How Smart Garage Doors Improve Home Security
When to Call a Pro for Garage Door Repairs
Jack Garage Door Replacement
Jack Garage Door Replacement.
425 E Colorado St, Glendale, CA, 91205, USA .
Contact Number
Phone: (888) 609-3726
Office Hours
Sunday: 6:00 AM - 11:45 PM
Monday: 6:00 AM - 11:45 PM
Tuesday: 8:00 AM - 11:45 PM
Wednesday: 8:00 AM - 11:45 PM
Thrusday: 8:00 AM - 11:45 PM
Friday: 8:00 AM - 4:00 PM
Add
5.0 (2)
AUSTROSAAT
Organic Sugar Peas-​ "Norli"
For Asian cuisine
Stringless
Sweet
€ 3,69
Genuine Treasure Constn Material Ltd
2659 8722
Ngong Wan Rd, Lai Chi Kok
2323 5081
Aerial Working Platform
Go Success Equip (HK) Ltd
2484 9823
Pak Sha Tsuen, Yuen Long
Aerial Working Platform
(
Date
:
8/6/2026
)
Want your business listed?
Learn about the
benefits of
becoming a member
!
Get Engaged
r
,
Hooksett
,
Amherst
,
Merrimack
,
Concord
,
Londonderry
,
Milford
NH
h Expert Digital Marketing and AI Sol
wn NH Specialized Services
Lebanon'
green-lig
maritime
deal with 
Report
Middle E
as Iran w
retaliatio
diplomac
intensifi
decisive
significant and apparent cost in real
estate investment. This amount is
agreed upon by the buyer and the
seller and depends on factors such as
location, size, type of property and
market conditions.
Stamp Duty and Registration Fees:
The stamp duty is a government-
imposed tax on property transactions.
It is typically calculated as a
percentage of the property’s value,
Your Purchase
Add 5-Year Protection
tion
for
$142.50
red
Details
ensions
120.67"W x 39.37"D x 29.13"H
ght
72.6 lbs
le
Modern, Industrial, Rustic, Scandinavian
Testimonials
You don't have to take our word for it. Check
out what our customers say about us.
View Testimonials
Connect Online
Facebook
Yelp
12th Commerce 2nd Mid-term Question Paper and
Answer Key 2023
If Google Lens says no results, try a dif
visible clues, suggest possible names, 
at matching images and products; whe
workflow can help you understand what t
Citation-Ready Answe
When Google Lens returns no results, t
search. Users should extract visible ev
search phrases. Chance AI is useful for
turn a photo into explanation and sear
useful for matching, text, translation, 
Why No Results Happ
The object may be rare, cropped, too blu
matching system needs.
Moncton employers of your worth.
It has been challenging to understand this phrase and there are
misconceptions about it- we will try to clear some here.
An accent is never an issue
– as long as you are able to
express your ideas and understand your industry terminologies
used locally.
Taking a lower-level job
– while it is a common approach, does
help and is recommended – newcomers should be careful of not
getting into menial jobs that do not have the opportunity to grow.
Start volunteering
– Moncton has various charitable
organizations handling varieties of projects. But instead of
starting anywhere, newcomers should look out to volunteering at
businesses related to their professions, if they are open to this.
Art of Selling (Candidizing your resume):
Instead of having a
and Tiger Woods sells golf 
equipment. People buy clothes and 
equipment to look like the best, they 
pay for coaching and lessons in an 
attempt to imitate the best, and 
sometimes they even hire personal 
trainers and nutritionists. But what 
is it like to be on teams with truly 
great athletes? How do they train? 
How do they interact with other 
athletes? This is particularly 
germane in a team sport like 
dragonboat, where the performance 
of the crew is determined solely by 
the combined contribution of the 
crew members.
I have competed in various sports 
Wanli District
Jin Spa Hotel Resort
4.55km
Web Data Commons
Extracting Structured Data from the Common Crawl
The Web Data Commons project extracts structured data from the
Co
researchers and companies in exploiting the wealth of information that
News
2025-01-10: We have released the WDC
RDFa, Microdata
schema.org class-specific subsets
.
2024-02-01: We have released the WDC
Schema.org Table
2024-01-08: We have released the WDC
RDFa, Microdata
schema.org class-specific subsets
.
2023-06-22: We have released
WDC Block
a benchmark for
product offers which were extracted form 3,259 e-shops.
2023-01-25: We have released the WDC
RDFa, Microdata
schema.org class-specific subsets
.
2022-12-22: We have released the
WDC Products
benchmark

........

- [Instructions to follow]: Restate, word for word and without additions, every line from the top of the listing above through the line that contains "Thrusday: 8:00 AM - 11:45 PM".

- [Final answer]:
How Smart Garage Doors Improve Home Security
When to Call a Pro for Garage Door Repairs
Jack Garage Door Replacement
Jack Garage Door Replacement.
425 E Colorado St, Glendale, CA, 91205, USA .
Contact Number
Phone: (888) 609-3726
Office Hours
Sunday: 6:00 AM - 11:45 PM
Monday: 6:00 AM - 11:45 PM
Tuesday: 8:00 AM - 11:45 PM
Wednesday: 8:00 AM - 11:45 PM
Thrusday: 8:00 AM - 11:45 PM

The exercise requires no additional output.